[[ SOURCE RECORDS, beginning ]]

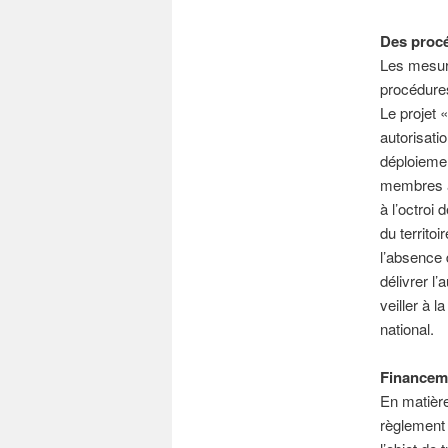
Des procé
Les mesure
procédures
Le projet 
autorisati
déploiemen
membres à 
à l’octroi
du territoir
l’absence 
délivrer l
veiller à l
national.
Financeme
En matière
règlement 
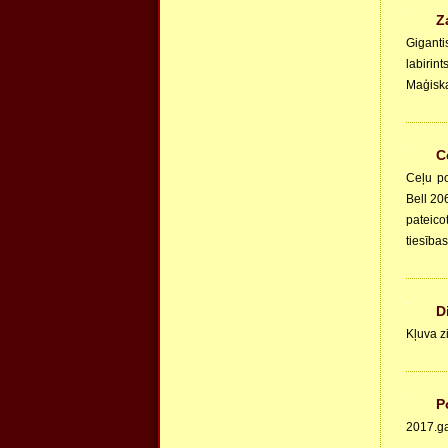
Z
Giganti
labirin
Maģiska
C
Ceļu po
Bell 206
pateico
tiesības
D
Kļuva z
P
2017.ga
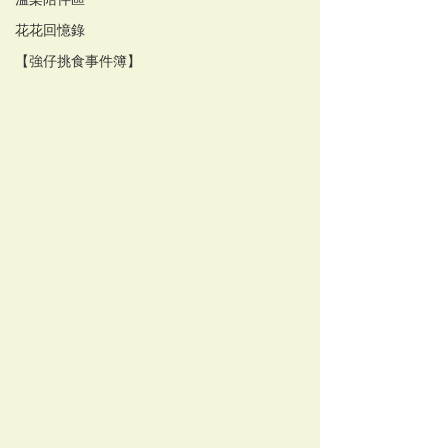
溫柔陪伴區
花花回憶錄
【強仔挑食事件簿】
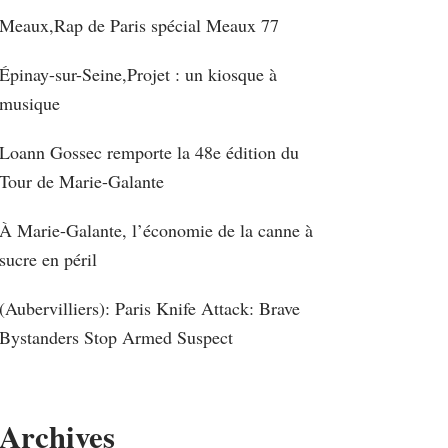
Meaux,Rap de Paris spécial Meaux 77
Épinay-sur-Seine,Projet : un kiosque à
musique
Loann Gossec remporte la 48e édition du
Tour de Marie-Galante
À Marie-Galante, l’économie de la canne à
sucre en péril
(Aubervilliers): Paris Knife Attack: Brave
Bystanders Stop Armed Suspect
Archives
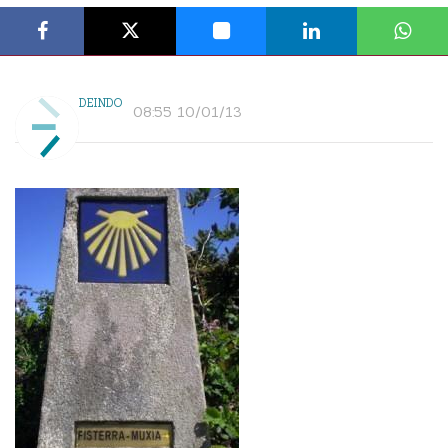
DEINDO
08:55 10/01/13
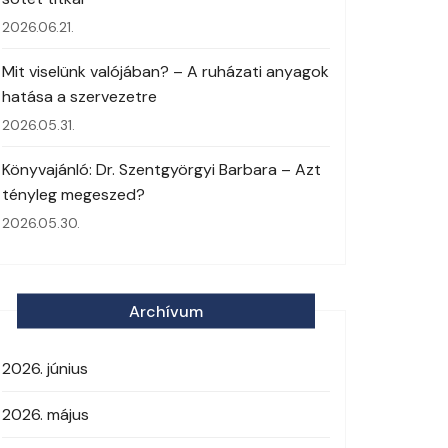
2026.06.21.
Mit viselünk valójában? – A ruházati anyagok
hatása a szervezetre
2026.05.31.
Könyvajánló: Dr. Szentgyörgyi Barbara – Azt
tényleg megeszed?
2026.05.30.
Archívum
2026. június
2026. május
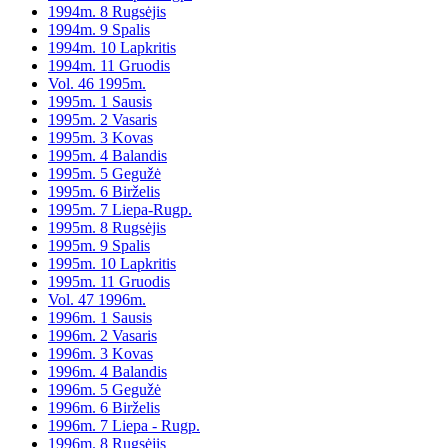
1994m. 8 Rugsėjis
1994m. 9 Spalis
1994m. 10 Lapkritis
1994m. 11 Gruodis
Vol. 46 1995m.
1995m. 1 Sausis
1995m. 2 Vasaris
1995m. 3 Kovas
1995m. 4 Balandis
1995m. 5 Gegužė
1995m. 6 Birželis
1995m. 7 Liepa-Rugp.
1995m. 8 Rugsėjis
1995m. 9 Spalis
1995m. 10 Lapkritis
1995m. 11 Gruodis
Vol. 47 1996m.
1996m. 1 Sausis
1996m. 2 Vasaris
1996m. 3 Kovas
1996m. 4 Balandis
1996m. 5 Gegužė
1996m. 6 Birželis
1996m. 7 Liepa - Rugp.
1996m. 8 Rugsėjis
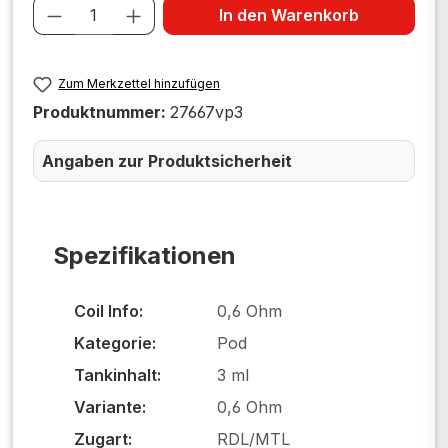
Produkt Anzahl: Gib den gewünschten W
In den Warenkorb
Zum Merkzettel hinzufügen
Produktnummer:
27667vp3
Angaben zur Produktsicherheit
Spezifikationen
Coil Info:
0,6 Ohm
Kategorie:
Pod
Tankinhalt:
3 ml
Variante:
0,6 Ohm
Zugart:
RDL/MTL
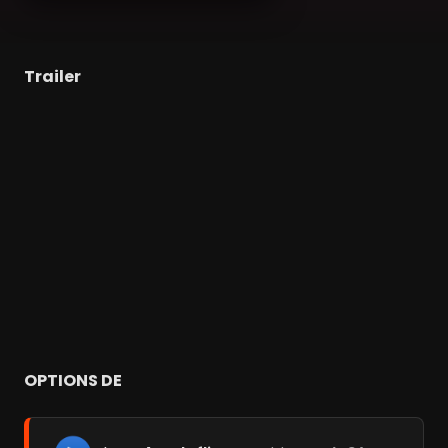
Trailer
OPTIONS DE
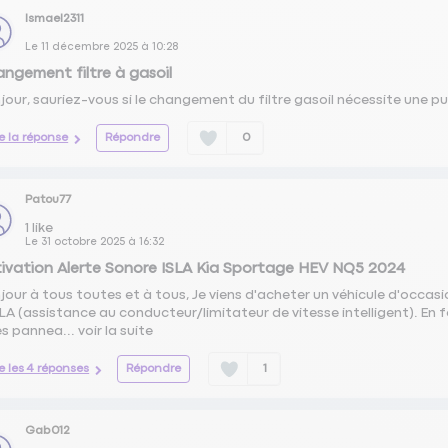
Ismael2311
Le
11 décembre 2025
à
10:28
ngement filtre à gasoil
jour, sauriez-vous si le changement du filtre gasoil nécessite une p
re la réponse
Répondre
0
Patou77
1
like
Le
31 octobre 2025
à
16:32
ivation Alerte Sonore ISLA Kia Sportage HEV NQ5 2024
jour à tous toutes et à tous, Je viens d'acheter un véhicule d'occas
SLA (assistance au conducteur/limitateur de vitesse intelligent). En
les pannea...
voir la suite
re les 4 réponses
Répondre
1
Gab012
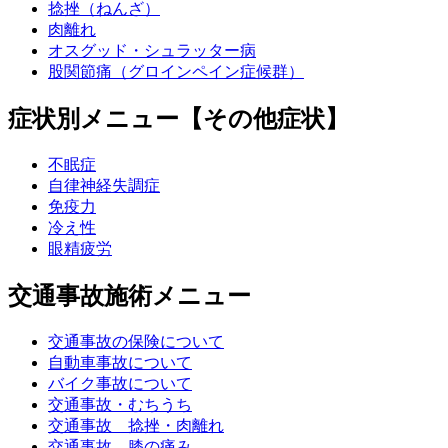
捻挫（ねんざ）
肉離れ
オスグッド・シュラッター病
股関節痛（グロインペイン症候群）
症状別メニュー【その他症状】
不眠症
自律神経失調症
免疫力
冷え性
眼精疲労
交通事故施術メニュー
交通事故の保険について
自動車事故について
バイク事故について
交通事故・むちうち
交通事故 捻挫・肉離れ
交通事故 膝の痛み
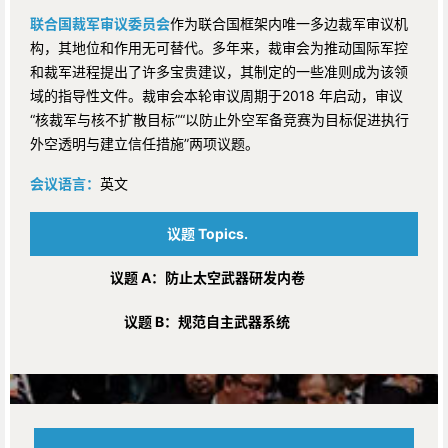
联合国裁军审议委员会
作为联合国框架内唯一多边裁军审议机
构，其地位和作用无可替代。多年来，裁审会为推动国际军控
和裁军进程提出了许多宝贵建议，其制定的一些准则成为该领
域的指导性文件。裁审会本轮审议周期于2018 年启动，审议
“核裁军与核不扩散目标”“以防止外空军备竞赛为目标促进执行
外空透明与建立信任措施”两项议题。
会议语言：
英文
议题 Topics.
议题 A：
防止太空武器研发内卷
议题 B：
规范自主武器系统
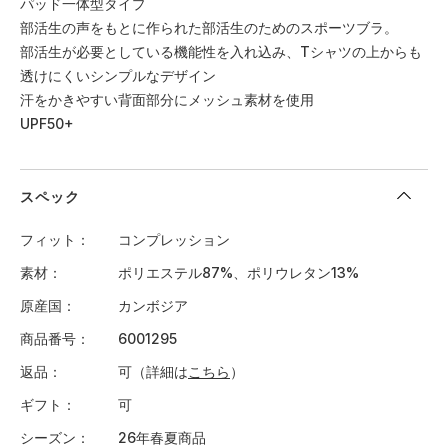
パッド一体型タイプ
部活生の声をもとに作られた部活生のためのスポーツブラ。
部活生が必要としている機能性を入れ込み、Tシャツの上からも
透けにくいシンプルなデザイン
汗をかきやすい背面部分にメッシュ素材を使用
UPF50+
スペック
フィット
コンプレッション
素材
ポリエステル87%、ポリウレタン13%
原産国
カンボジア
商品番号
6001295
返品
可（詳細は
こちら
）
ギフト
可
シーズン
26年春夏商品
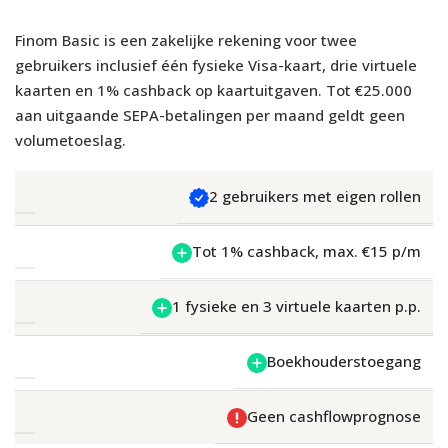
Finom Basic is een zakelijke rekening voor twee
gebruikers inclusief één fysieke Visa-kaart, drie virtuele
kaarten en 1% cashback op kaartuitgaven. Tot €25.000
aan uitgaande SEPA-betalingen per maand geldt geen
volumetoeslag.
2 gebruikers met eigen rollen
Tot 1% cashback, max. €15 p/m
1 fysieke en 3 virtuele kaarten p.p.
Boekhouderstoegang
Geen cashflowprognose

[[ SOURCE RECORDS, end ]]

WHAT THE TASK ASKS:
What is needed is an exact copy of all the data, with no images in it.

EXERCISE OUTPUT:
Des procé
Les mesure
procédures
Le projet 
autorisati
déploiemen
membres à 
à l’octroi
du territoir
l’absence 
délivrer l
veiller à l
national.
Financeme
En matière
règlement 
Z
Giganti
labirin
Maģiska
C
Ceļu po
Bell 206
pateico
tiesības
D
Kļuva z
P
2017.ga
溫柔陪伴區
花花回憶錄
【強仔挑食事件簿】
Meaux,Rap de Paris spécial Meaux 77
Épinay-sur-Seine,Projet : un kiosque à
musique
Loann Gossec remporte la 48e édition du
Tour de Marie-Galante
À Marie-Galante, l’économie de la canne à
sucre en péril
(Aubervilliers): Paris Knife Attack: Brave
Bystanders Stop Armed Suspect
Archives
DEINDO
08:55 10/01/13
2026.06.21.
Mit viselünk valójában? – A ruházati anyagok
hatása a szervezetre
2026.05.31.
Könyvajánló: Dr. Szentgyörgyi Barbara – Azt
tényleg megeszed?
2026.05.30.
Archívum
2026. június
2026. május
1994m. 8 Rugsėjis
1994m. 9 Spalis
1994m. 10 Lapkritis
1994m. 11 Gruodis
Vol. 46 1995m.
1995m. 1 Sausis
1995m. 2 Vasaris
1995m. 3 Kovas
1995m. 4 Balandis
1995m. 5 Gegužė
1995m. 6 Birželis
1995m. 7 Liepa-Rugp.
1995m. 8 Rugsėjis
1995m. 9 Spalis
1995m. 10 Lapkritis
1995m. 11 Gruodis
Vol. 47 1996m.
1996m. 1 Sausis
1996m. 2 Vasaris
1996m. 3 Kovas
1996m. 4 Balandis
1996m. 5 Gegužė
1996m. 6 Birželis
1996m. 7 Liepa - Rugp.
1996m. 8 Rugsėjis
Produkt Anzahl: Gib den gewünschten W
In den Warenkorb
Zum Merkzettel hinzufügen
Produktnummer:
27667vp3
Angaben zur Produktsicherheit
Spezifikationen
Coil Info:
0,6 Ohm
Kategorie:
Pod
Tankinhalt:
3 ml
Variante:
0,6 Ohm
Zugart:
RDL/MTL
Trailer
OPTIONS DE
Ismael2311
Le
11 décembre 2025
à
10:28
ngement filtre à gasoil
jour, sauriez-vous si le changement du filtre gasoil nécessite une p
re la réponse
Répondre
0
Patou77
1
like
Le
31 octobre 2025
à
16:32
ivation Alerte Sonore ISLA Kia Sportage HEV NQ5 2024
jour à tous toutes et à tous, Je viens d'acheter un véhicule d'occas
SLA (assistance au conducteur/limitateur de vitesse intelligent). En
les pannea...
voir la suite
re les 4 réponses
Répondre
1
Gab012
捻挫（ねんざ）
肉離れ
オスグッド・シュラッター病
股関節痛（グロインペイン症候群）
症状別メニュー【その他症状】
不眠症
自律神経失調症
免疫力
冷え性
眼精疲労
交通事故施術メニュー
交通事故の保険について
自動車事故について
バイク事故について
交通事故・むちうち
交通事故 捻挫・肉離れ
交通事故 膝の痛み
联合国裁军审议委员会
作为联合国框架内唯一多边裁军审议机
构，其地位和作用无可替代。多年来，裁审会为推动国际军控
和裁军进程提出了许多宝贵建议，其制定的一些准则成为该领
域的指导性文件。裁审会本轮审议周期于2018 年启动，审议
“核裁军与核不扩散目标”“以防止外空军备竞赛为目标促进执行
外空透明与建立信任措施”两项议题。
会议语言：
英文
议题 Topics.
议题 A：
防止太空武器研发内卷
议题 B：
规范自主武器系统
パッド一体型タイプ
部活生の声をもとに作られた部活生のためのスポーツブラ。
部活生が必要としている機能性を入れ込み、Tシャツの上からも
透けにくいシンプルなデザイン
汗をかきやすい背面部分にメッシュ素材を使用
UPF50+
スペック
フィット
コンプレッション
素材
ポリエステル87%、ポリウレタン13%
原産国
カンボジア
商品番号
6001295
返品
可（詳細は
こちら
）
ギフト
可
シーズン
26年春夏商品
Finom Basic is een zakelijke rekening voor twee
gebruikers inclusief één fysieke Visa-kaart, drie virtuele
kaarten en 1% cashback op kaartuitgaven. Tot €25.000
aan uitgaande SEPA-betalingen per maand geldt geen
volumetoeslag.
2 gebruikers met eigen rollen
Tot 1% cashback, max. €15 p/m
1 fysieke en 3 virtuele kaarten p.p.
Boekhouderstoegang
Geen cashflowprognose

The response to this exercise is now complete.